Let’s say you’re running a boatyard and your team is having trouble getting things done on time. It’s been that way all season and, actually, for a lot longer than you care to admit.

Is the problem your leadership or your people? Or how about the systems, yard layout, or available tools and machinery? The answer might be some of each, but let’s look at the question through a different lens called “the agreement.”

An agreement makes a statement about the terms of a relationship between two or more parties. In your business, a web of agreements influences how the work gets done. There are agreements between management and staff, customers, suppliers, contractors, subcontractors — the list goes on. Normally, you can adjust only one agreement at a time, a reality that can make it difficult to decide where to start when you want to make changes.

But what if it’s not so important where you start? In my experience as a leadership coach, making the decision to get going, even on one small agreement at a time, is what counts. When my clients choose their topic, the desired outcome and the value that our discussion will bring them, we call that the agreement for our coaching session. For the next 60 minutes, that’s what we will talk about.
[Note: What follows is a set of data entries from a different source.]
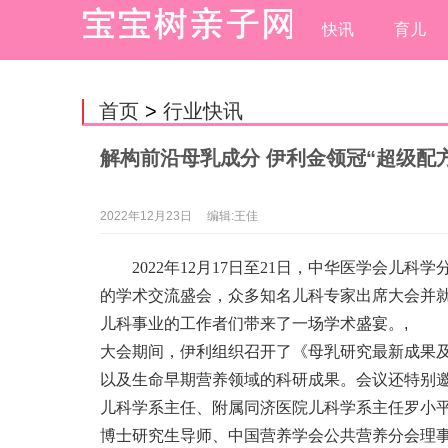
快讯
育儿
首页
>
行业快讯
解构前沿母乳成分 伊利金领冠“超级配
2022年12月23日
编辑:王佳
2022年12月17日至21日，中华医学会
的学术交流盛会，众多知名儿科专家出席大会并
儿科事业的工作者们带来了一场学术盛宴。
,
大会期间，伊利组织召开了《母乳研究最新成果
以及生命早期营养领域的科研成果。会议还特别
儿科学系主任、附属同济医院儿科学系主任罗小
博士研究生导师、中国营养学会公共营养分会理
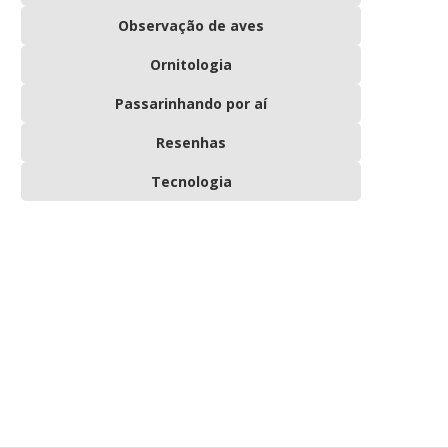
Observação de aves
Ornitologia
Passarinhando por aí
Resenhas
Tecnologia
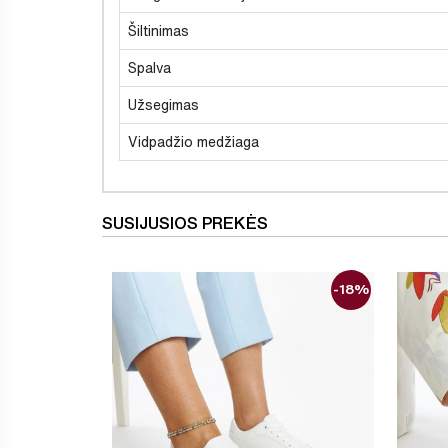
Šiltinimas
Spalva
Užsegimas
Vidpadžio medžiaga
SUSIJUSIOS PREKĖS
-18%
In your world, let’s say you decide to focus on a strategy for researching, installing and training your team on new software to manage workflow. As client and coach, we might work on this over a few sessions, clarifying the outcome you want, stating how the business will run better as a result and why the potential costs are worth it. Then you’ll identify intermediate goals, such as doing preliminary research this week, engaging the yard manager to help choose the software the next week, making the decision, getting purchase approvals, scheduling team training and putting the plan in motion.
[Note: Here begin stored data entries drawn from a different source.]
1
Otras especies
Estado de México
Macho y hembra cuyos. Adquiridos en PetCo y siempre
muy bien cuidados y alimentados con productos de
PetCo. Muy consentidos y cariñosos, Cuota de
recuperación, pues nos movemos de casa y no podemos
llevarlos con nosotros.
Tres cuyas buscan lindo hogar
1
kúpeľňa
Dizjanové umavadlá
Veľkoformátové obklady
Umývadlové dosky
What could go wrong here? Anything, everything or nothing at all. The key is that you bring focus to doing this one step at a time. Don’t try to do it all at once.

When you get together with your yard manager, you may get an enthusiastic response and a recommendation that leads you to a logical decision much sooner than expected. Or you may find an unwillingness to give your idea more than a nod until the slow season during the winter.
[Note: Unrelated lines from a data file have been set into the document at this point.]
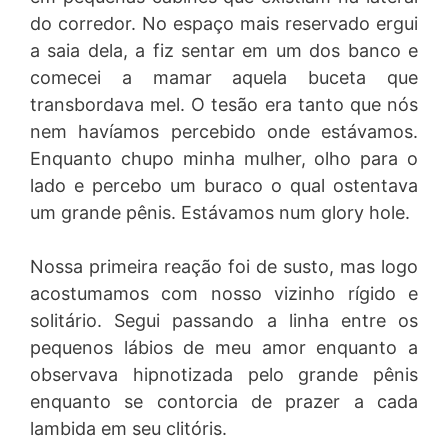
do corredor. No espaço mais reservado ergui
a saia dela, a fiz sentar em um dos banco e
comecei a mamar aquela buceta que
transbordava mel. O tesão era tanto que nós
nem havíamos percebido onde estávamos.
Enquanto chupo minha mulher, olho para o
lado e percebo um buraco o qual ostentava
um grande pênis. Estávamos num glory hole.
Nossa primeira reação foi de susto, mas logo
acostumamos com nosso vizinho rígido e
solitário. Segui passando a linha entre os
pequenos lábios de meu amor enquanto a
observava hipnotizada pelo grande pênis
enquanto se contorcia de prazer a cada
lambida em seu clitóris.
In the first case, the project suddenly looks much easier. With the manager leading the way, you may even be able to shift your focus elsewhere. In the second case, you may realize that your timing was bad, and you’ll work on other projects until January. Or you’ll realize that this is the 10th time your manager has rejected change and that it’s time for that performance conversation you’ve been putting off.

Either outcome is positive, although it may not look that way at first. That’s because you are actively leading in your workplace and, underlying that, adopting the discipline of taking shorter steps, testing ideas, and failing or succeeding, then modifying the plan if necessary and moving forward.

Recently, I wrote a case study about a large non-marine retailer introducing this kind of thinking on a broad scale in its technology and e-commerce development. Over three years, the business has transformed by pushing decision-making down the chain of command to the front lines, allowing for fast reaction to a changing marketplace.

One of the lessons was that this kind of change is not for everyone. Some people want to be told what to do, rather than make decisions and take responsibility for them. With your encouragement, some of those people will step up, but some will soon find other jobs.

If you’re in a business that is changing, how important is this? Most leaders will say, “Yes, I want my team members to think for themselves.” But are you ready to be challenged? Are you willing to start each meeting with an open mind, eager to learn from what you’re hearing, even if inconvenient truths are uncovered?

The answers come back to the agreement between you and your team, and your commitment to taking things step-by-step when you want that workflow software installed for the yard. Sometimes your team will be more than ready to take the idea and run with it. Other times you’ll have to pause and make a hard decision or two about moving staff around or replacing people who no longer fit their job. Either way, after this one project, you’ll end up with a team that’s better suited to making all the other changes needed at the yard — and a leadership style that’s better suited, too.

In meetings I’ve attended with an experienced salesman (let’s call him Jim), I’ve watched the process of establishing agreement. First, Jim identifies that the goal of every meeting is not necessarily to close the sale. Both in preparing for the meeting with me and then in sitting down with his potential customer, he will often make the statement: “My objective today is … ”

Jim’s intention is to be transparent about his goals, test the waters, see what the client already understands about the proposition, then backtrack or move ahead as the response dictates.

Agreement is looked for throughout the process. Finding it is a first step. After that, with each next step, you’re more likely to find agreement when you get to the last step, too.